» The problem
Tally the lines in the records below that contain "convert" and return only the result.

» Records for the exercise
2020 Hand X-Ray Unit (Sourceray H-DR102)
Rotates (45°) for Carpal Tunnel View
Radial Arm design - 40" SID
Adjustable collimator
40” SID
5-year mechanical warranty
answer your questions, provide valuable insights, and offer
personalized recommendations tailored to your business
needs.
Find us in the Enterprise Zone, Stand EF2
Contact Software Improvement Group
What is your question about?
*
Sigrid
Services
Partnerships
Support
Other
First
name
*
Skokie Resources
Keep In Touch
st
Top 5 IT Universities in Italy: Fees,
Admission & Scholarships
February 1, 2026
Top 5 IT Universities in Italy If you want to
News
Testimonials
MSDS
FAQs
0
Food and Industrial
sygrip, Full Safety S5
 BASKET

...

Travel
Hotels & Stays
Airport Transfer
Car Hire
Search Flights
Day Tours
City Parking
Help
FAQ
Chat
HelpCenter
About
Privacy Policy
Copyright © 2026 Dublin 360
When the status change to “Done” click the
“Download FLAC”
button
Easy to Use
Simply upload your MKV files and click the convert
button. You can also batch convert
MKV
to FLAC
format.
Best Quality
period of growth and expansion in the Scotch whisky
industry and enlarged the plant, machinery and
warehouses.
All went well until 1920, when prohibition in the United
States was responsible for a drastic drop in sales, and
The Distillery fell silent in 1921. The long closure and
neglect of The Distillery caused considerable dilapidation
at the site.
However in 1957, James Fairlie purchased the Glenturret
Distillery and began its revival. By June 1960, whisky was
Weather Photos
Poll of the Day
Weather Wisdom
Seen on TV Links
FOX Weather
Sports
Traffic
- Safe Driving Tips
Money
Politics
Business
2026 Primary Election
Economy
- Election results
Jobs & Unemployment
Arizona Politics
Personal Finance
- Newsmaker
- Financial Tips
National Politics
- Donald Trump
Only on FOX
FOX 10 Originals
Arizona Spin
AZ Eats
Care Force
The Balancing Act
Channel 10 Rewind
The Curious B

---

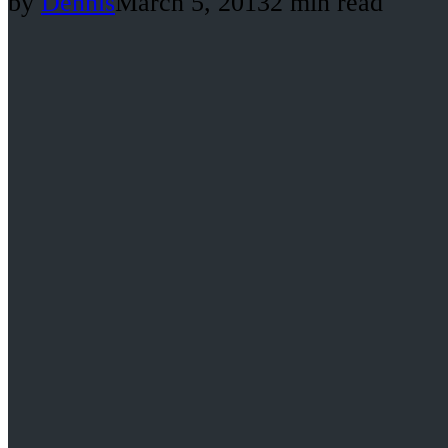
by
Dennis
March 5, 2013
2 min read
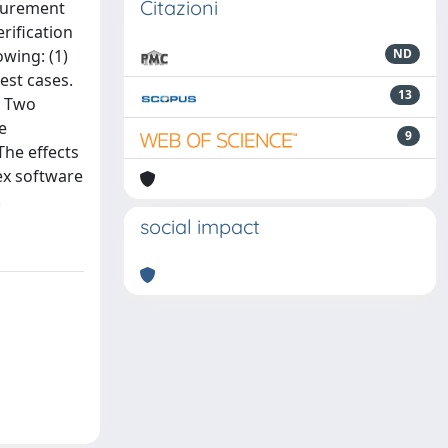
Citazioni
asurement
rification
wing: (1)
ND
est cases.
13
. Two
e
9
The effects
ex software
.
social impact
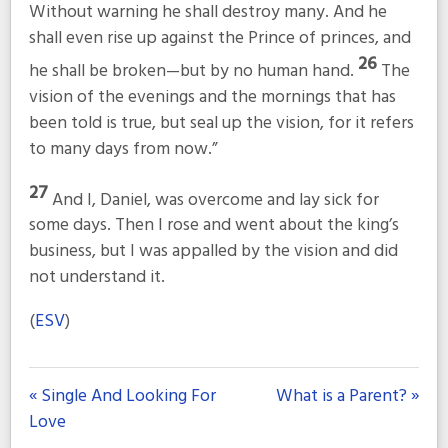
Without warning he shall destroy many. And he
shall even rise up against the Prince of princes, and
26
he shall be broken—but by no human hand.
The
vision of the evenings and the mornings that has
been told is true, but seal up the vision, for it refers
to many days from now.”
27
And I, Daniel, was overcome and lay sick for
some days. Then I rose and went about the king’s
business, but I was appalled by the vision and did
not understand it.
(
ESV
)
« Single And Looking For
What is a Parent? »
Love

» Task output
2